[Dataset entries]

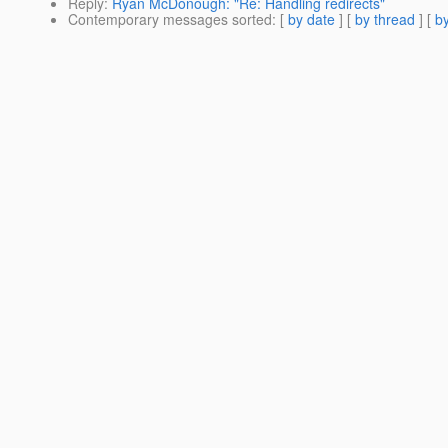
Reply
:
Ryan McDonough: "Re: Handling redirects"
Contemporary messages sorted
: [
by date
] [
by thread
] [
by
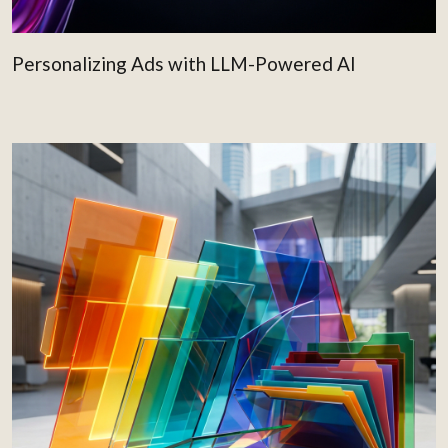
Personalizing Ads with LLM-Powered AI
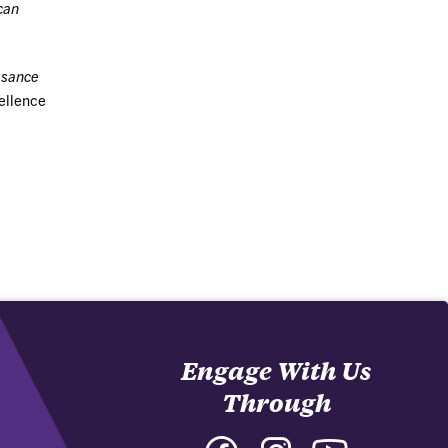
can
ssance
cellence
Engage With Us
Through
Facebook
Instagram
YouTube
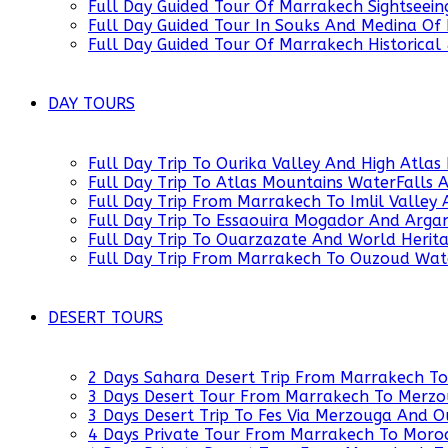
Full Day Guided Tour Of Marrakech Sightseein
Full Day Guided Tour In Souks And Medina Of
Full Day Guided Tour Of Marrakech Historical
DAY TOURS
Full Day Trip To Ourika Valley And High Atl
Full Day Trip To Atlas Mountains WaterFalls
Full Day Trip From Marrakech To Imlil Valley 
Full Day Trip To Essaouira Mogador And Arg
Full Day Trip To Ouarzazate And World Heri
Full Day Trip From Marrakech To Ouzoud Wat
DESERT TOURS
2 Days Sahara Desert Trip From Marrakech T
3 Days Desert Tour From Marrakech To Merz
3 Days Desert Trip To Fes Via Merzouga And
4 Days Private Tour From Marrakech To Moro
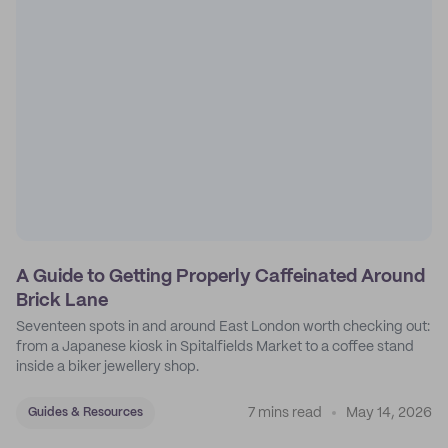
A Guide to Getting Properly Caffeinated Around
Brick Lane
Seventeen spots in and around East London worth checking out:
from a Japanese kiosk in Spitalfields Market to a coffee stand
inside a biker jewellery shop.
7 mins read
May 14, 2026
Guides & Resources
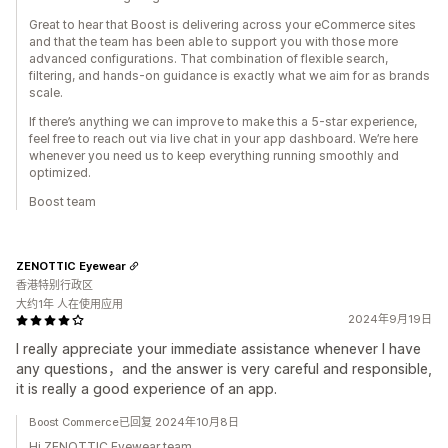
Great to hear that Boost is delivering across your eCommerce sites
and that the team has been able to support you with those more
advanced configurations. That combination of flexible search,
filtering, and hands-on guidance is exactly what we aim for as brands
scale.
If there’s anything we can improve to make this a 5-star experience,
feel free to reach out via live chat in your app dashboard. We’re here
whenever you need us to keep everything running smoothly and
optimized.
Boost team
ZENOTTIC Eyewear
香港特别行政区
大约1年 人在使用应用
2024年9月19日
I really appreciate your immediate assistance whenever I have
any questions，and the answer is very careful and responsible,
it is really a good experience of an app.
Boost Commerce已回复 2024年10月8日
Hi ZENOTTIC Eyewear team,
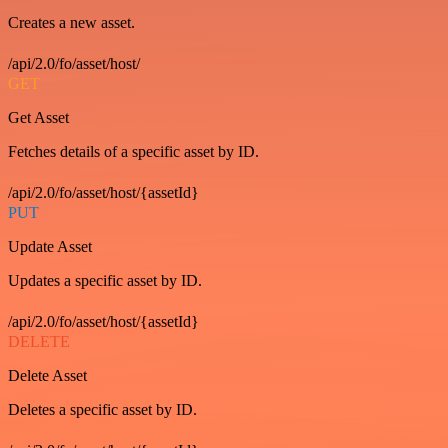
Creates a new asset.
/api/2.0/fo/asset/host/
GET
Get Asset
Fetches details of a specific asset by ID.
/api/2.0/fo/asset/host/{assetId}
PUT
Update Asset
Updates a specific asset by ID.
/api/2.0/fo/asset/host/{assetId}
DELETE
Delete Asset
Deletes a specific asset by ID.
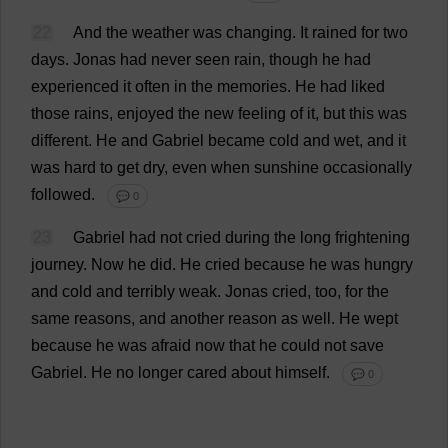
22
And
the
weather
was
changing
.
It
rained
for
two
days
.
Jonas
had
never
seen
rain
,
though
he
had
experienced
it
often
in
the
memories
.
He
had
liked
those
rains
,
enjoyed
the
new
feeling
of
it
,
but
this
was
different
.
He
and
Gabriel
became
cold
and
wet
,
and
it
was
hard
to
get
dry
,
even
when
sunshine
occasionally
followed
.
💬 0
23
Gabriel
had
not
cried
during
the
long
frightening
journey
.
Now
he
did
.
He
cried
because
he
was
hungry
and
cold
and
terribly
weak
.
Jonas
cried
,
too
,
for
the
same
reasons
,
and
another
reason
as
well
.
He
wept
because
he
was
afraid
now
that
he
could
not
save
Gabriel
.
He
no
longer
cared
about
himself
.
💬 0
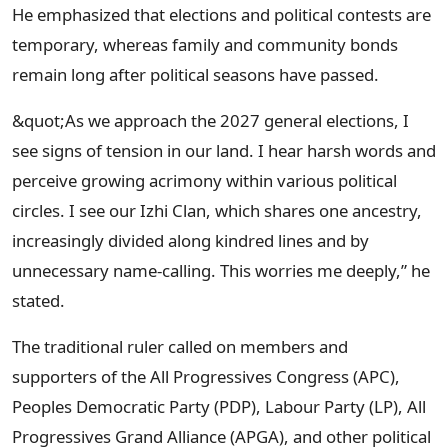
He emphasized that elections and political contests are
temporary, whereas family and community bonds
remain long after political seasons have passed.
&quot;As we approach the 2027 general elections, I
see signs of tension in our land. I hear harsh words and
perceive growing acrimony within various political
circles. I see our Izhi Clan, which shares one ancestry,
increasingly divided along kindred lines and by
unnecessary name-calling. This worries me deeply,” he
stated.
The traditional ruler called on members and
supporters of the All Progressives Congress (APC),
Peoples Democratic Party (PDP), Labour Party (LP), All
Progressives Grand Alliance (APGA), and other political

**About this exercise:** The records above are to be set down exactly as written, with no images.

**Your solution:**
Reply
:
Ryan McDonough: "Re: Handling redirects"
Contemporary messages sorted
: [
by date
] [
by thread
] [
by
Personalizing Ads with LLM-Powered AI
can
ssance
cellence
Engage With Us
Through
Facebook
Instagram
YouTube
Full Day Guided Tour Of Marrakech Sightseein
Full Day Guided Tour In Souks And Medina Of
Full Day Guided Tour Of Marrakech Historical
DAY TOURS
Full Day Trip To Ourika Valley And High Atl
Full Day Trip To Atlas Mountains WaterFalls
Full Day Trip From Marrakech To Imlil Valley 
Full Day Trip To Essaouira Mogador And Arg
Full Day Trip To Ouarzazate And World Heri
Full Day Trip From Marrakech To Ouzoud Wat
DESERT TOURS
2 Days Sahara Desert Trip From Marrakech T
3 Days Desert Tour From Marrakech To Merz
3 Days Desert Trip To Fes Via Merzouga And
4 Days Private Tour From Marrakech To Moro
A Guide to Getting Properly Caffeinated Around
Brick Lane
Seventeen spots in and around East London worth checking out:
from a Japanese kiosk in Spitalfields Market to a coffee stand
inside a biker jewellery shop.
7 mins read
May 14, 2026
Guides & Resources
Great to hear that Boost is delivering across your eCommerce sites
and that the team has been able to support you with those more
advanced configurations. That combination of flexible search,
filtering, and hands-on guidance is exactly what we aim for as brands
scale.
If there’s anything we can improve to make this a 5-star experience,
feel free to reach out via live chat in your app dashboard. We’re here
whenever you need us to keep everything running smoothly and
optimized.
Boost team
ZENOTTIC Eyewear
香港特别行政区
大约1年 人在使用应用
2024年9月19日
I really appreciate your immediate assistance whenever I have
any questions，and the answer is very careful and responsible,
it is really a good experience of an app.
Boost Commerce已回复 2024年10月8日
Hi ZENOTTIC Eyewear team,
Creates a new asset.
/api/2.0/fo/asset/host/
GET
Get Asset
Fetches details of a specific asset by ID.
/api/2.0/fo/asset/host/{assetId}
PUT
Update Asset
Updates a specific asset by ID.
/api/2.0/fo/asset/host/{assetId}
DELETE
Delete Asset
Deletes a specific asset by ID.
22
And
the
weather
was
changing
.
It
rained
for
two
days
.
Jonas
had
never
seen
rain
,
though
he
had
experienced
it
often
in
the
memories
.
He
had
liked
those
rains
,
enjoyed
the
new
feeling
of
it
,
but
this
was
different
.
He
and
Gabriel
became
cold
and
wet
,
and
it
was
hard
to
get
dry
,
even
when
sunshine
occasionally
followed
.
💬 0
23
Gabriel
had
not
cried
during
the
long
frightening
journey
.
Now
he
did
.
He
cried
because
he
was
hungry
and
cold
and
terribly
weak
.
Jonas
cried
,
too
,
for
the
same
reasons
,
and
another
reason
as
well
.
He
wept
because
he
was
afraid
now
that
he
could
not
save
Gabriel
.
He
no
longer
cared
about
himself
.
💬 0
He emphasized that elections and political contests are
temporary, whereas family and community bonds
remain long after political seasons have passed.
&quot;As we approach the 2027 general elections, I
see signs of tension in our land. I hear harsh words and
perceive growing acrimony within various political
circles. I see our Izhi Clan, which shares one ancestry,
increasingly divided along kindred lines and by
unnecessary name-calling. This worries me deeply,” he
stated.
The traditional ruler called on members and
supporters of the All Progressives Congress (APC),
Peoples Democratic Party (PDP), Labour Party (LP), All
Progressives Grand Alliance (APGA), and other political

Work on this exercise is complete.